Boerehaat, Boer veya Afrikaneretnik nefreti[a] anlamına gelen Afrikaans kökenli bir kelimedir.[1] Bununla ilgili olan Boerehater (İngilizce: "Boer-hater" veya "Boer hate")[2] terimi ise Boerler veya Afrikanerlerden nefret eden, onlara karşı önyargılı olan veya onları eleştirenleri tanımlamak için kullanılır.[3]
Bu terimler ilk olarak Güney Afrika'daki İngilizler ve Afrikanerler arasındaki siyasi çekişmeler sırasında, İngilizlerin Boerleri mağlup etmesiyle sonuçlanan II. Boer Savaşı'nda Boerlere karşı önyargılı davranan İngiliz halkı için kullanılmıştır. Boerehater terimi Afrikaner milliyetçiler tarafından İngilizce konuşan beyaz Güney Afrikalılar, muhalif Afrikanerler ve siyahi Güney Afrikalılar da dahil olmak üzere kendilerini eleştiren ve Cape Kolonisi'ndeki çıkarlarına karşı gelen herkes için söylenmiştir.[4] Boerehaat kavramına ise birden fazla şekilde atıf yapılmıştır. Kavram, Afrikaans milliyetçisi siyasetçiler tarafından seçim malzemesi olarak kullanılmış, apartheid döneminde Afrikanerler'in çıkarlarına odaklanan sivil toplum kuruluşlarının çalışmalarına da konu olmuştur.

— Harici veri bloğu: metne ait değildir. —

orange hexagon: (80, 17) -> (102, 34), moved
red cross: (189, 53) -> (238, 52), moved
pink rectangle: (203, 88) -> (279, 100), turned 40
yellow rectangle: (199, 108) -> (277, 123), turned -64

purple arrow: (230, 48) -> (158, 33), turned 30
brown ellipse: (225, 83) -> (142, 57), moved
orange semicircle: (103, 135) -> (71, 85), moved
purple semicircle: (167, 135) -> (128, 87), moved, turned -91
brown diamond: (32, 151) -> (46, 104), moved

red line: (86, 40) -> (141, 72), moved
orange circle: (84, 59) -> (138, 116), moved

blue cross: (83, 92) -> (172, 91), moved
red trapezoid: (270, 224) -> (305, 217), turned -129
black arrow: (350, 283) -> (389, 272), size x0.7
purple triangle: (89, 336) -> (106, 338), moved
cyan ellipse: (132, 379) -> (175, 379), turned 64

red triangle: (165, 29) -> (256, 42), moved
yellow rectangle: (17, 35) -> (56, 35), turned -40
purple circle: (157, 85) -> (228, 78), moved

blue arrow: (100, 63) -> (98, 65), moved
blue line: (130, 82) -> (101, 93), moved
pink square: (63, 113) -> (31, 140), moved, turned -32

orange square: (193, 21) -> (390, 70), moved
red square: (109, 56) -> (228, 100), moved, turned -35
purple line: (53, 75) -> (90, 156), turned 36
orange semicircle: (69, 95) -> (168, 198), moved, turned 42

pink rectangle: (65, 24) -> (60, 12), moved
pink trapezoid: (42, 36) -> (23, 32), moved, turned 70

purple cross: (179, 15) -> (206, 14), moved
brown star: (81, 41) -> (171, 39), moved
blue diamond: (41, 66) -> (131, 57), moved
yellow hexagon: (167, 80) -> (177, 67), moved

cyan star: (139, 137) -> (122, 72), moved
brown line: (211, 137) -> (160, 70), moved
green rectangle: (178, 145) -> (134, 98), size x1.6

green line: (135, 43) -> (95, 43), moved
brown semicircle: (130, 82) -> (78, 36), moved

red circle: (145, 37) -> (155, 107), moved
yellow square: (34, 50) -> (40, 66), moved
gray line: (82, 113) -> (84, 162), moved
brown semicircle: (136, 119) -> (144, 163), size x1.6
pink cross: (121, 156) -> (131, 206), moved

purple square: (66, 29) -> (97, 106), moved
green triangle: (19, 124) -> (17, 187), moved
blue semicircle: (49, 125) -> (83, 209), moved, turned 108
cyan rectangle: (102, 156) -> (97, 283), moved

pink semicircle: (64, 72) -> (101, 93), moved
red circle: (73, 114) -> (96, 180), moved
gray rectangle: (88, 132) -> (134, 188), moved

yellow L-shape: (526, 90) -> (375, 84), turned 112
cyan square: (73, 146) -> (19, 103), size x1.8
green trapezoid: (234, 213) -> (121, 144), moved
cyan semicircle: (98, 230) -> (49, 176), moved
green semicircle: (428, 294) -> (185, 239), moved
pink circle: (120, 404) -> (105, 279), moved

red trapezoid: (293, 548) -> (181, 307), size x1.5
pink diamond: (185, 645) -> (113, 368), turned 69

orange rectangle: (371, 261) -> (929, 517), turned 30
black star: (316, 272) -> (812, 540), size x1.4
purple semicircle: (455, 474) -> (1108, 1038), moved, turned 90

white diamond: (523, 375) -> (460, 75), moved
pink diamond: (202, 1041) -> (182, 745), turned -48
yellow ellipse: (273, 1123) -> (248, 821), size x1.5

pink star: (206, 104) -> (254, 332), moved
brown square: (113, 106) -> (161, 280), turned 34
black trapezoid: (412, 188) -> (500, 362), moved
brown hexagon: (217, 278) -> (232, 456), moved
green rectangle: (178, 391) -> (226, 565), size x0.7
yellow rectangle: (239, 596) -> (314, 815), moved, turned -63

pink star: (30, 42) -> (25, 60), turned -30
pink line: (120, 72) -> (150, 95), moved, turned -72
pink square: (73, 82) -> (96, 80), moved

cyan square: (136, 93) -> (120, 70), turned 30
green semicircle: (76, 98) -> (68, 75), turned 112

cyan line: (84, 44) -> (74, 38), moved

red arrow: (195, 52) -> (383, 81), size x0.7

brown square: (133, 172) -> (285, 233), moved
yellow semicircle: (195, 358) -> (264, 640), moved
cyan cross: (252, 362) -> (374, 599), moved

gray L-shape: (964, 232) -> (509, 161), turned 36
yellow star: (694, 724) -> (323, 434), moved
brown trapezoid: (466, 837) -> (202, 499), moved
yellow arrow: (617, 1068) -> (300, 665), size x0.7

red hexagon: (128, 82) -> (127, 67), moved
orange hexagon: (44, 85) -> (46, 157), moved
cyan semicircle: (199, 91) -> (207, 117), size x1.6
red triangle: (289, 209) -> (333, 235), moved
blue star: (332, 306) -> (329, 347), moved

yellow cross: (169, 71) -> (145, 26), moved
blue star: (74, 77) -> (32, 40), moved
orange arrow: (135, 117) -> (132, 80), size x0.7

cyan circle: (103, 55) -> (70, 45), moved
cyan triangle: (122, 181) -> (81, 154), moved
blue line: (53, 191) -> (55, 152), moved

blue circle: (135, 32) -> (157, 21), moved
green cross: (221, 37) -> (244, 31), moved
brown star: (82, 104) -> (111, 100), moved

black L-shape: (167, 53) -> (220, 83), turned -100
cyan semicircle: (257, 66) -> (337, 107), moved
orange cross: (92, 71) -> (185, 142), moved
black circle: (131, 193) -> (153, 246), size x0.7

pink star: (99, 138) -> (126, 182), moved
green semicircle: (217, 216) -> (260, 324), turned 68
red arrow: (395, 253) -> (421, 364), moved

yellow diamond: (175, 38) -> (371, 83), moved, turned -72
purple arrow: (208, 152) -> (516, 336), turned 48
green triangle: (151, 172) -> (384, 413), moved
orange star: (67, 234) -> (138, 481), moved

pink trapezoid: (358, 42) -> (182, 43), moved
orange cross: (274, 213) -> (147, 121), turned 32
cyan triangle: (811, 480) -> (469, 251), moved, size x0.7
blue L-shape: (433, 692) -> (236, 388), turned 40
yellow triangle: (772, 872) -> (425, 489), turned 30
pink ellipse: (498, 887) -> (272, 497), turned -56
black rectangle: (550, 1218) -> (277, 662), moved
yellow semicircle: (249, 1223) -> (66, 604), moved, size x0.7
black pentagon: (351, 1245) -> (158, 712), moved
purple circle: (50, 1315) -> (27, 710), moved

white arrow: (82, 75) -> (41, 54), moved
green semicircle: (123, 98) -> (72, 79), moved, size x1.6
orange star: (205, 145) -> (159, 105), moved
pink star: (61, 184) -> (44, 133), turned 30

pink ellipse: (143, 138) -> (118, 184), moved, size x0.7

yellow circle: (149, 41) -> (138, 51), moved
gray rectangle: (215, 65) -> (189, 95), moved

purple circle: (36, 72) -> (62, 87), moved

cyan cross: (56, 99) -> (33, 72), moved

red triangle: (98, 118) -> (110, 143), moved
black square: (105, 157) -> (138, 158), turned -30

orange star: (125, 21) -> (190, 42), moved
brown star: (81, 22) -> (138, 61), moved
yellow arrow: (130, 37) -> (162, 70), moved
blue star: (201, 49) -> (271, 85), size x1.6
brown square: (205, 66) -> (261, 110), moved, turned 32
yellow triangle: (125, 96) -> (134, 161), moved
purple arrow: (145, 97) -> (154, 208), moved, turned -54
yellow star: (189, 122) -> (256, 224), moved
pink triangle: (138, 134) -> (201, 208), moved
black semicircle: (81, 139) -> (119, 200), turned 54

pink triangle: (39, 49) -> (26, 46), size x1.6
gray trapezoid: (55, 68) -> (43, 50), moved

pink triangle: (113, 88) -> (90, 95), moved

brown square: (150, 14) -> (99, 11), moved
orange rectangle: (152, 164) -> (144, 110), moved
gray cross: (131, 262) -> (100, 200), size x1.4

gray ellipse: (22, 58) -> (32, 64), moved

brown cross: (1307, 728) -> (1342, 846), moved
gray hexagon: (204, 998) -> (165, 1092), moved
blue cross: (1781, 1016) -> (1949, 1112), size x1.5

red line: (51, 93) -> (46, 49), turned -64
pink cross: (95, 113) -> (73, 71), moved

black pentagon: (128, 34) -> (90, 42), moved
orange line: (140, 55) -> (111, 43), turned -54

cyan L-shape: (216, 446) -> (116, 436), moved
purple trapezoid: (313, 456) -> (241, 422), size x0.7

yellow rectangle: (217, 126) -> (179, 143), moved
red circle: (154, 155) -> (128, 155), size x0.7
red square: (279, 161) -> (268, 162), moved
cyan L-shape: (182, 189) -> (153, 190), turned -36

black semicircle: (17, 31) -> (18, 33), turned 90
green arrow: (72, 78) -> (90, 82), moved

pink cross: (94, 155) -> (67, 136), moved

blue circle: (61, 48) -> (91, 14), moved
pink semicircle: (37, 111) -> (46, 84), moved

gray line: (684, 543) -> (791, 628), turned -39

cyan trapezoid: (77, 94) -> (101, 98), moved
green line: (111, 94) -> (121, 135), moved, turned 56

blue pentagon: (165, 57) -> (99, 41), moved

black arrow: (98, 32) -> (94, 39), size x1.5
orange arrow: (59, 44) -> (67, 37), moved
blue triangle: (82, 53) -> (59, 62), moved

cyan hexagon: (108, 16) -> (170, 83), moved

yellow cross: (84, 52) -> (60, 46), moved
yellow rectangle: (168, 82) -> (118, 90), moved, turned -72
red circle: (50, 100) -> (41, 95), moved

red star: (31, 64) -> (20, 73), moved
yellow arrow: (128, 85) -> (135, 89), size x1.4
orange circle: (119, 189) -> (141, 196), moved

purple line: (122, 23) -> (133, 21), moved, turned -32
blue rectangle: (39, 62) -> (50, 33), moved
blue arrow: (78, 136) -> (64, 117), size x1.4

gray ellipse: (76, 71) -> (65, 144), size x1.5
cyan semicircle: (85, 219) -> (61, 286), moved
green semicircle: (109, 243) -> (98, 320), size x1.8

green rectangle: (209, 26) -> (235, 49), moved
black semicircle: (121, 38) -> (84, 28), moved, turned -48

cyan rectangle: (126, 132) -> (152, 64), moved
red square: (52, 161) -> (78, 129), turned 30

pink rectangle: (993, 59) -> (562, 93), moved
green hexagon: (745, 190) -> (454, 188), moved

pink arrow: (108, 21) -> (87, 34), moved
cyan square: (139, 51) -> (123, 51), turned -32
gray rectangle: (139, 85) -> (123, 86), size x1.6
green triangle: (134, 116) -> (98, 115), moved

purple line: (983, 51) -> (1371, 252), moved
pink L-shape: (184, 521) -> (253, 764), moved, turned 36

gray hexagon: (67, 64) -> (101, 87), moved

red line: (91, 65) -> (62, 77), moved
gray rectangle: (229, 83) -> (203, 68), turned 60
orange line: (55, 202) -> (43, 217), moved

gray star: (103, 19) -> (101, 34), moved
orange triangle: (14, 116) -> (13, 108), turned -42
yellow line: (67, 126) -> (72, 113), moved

Bu sürtüşmeler akademisyenler ve aktivistler tarafından eleştirilmiştir.
Boerehaat, II. Boer Savaşı'ndan sonra bilinen adıyla Boer'lere[5] veya Afrikalılara karşı nefret anlamına gelen Afrikaans bir kelimedir.[6] Bununla ilgili olan Boerehater (İngilizce: "Boer-hater" veya "Boer hate")[2] terimi ise Boerler veya Afrikanerlerden nefret eden, onlara karşı önyargılı olan veya onları eleştirenleri tanımlamak için kullanılır.[3]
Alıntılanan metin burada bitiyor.